Arbuscules have been considered as the key site of interchange of carbon and phosphorus between root cells and the hyphae of fungi of the phylum Glomeromycota, which are defining characteristics to distinguish AM fungi from other types of fungi [1]. Our molecular results verify the presence of AM fungi in the root systems of C. arenarius, but no arbuscules or hyphal coils were observed microscopically. These results may suggest that intraradical hyphae play a role in C/P exchange in chenopods. However, various explanations have been proposed regarding this issue. Aleman and Tiver (2010) suggested that AM fungi may not contribute greatly to the nutrient exchange between the fungi and plant roots of chenopod species in which very low presence of arbuscules was observed [14]. Asghari et al. (2005) reported that inoculation with Glomus mosseae lowered P concentration of Atriplex nummularia at the sixth week but increased the P concentration at the tenth week of growth [33]. Plenchettea and Duponnois (2005) reported that inoculation with Glomus intraradices increased the biomass and P concentration of Atriplex nummularia but no arbuscules were observed [34]. Manjarrez et al. (2010) recently showed that arbuscules are not an absolute requirement for phosphorus transfer to plants [43]. All these evidences above are implying that, beside arbuscules, an intraradical structure which is responsible for carbon/nutrients exchange must exist in Chenopods and AM fungal symbionts. More work is required to determine what factors actually control the beneficial effects of AM fungi on Chenopods.

Many studies have documented that in extremely adverse environments, such as those affected by salinity or drought habitats, Chenopods are often the dominant species in plant community.

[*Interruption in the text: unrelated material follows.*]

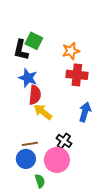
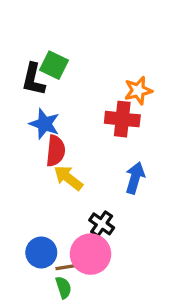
orange star: (71, 51) -> (138, 91), moved
brown line: (30, 144) -> (68, 267), moved

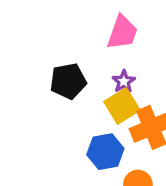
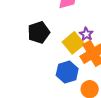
purple star: (124, 81) -> (86, 34), moved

These plants follow the ‘r’ strategy for they have a high fecundity (particularly higher seed productivity), short generation time and an ability rapidly to exploit pulses of nutrient availability [44], [45]. Our current results show that AM fungi greatly increased the seed production of C. arenarus, indicating that the desert Chenopods take advantage of the local AM fungal community to explore and efficiently utilize soil resources to strengthen their ‘r’ strategy. Such functional traits are crucial for the species to survive in the desert habitat.

In summary, our result show that C. arenarius, a member of the Chenopodiaceae, was colonized by AM fungi with mycorrhizal structures presented in the root systems. Although AM fungi did not enhance the P concentration (the decline in Experiment 2 was significant as shown in Figure 4B) or uptake by the shoots, shoot biomass and plant seed production did increase significantly under both greenhouse and field conditions. Our results suggest that an alternative reciprocal process between AM fungi and the chenopod may exist in addition to C-P trade-off in the extremely arid desert environment.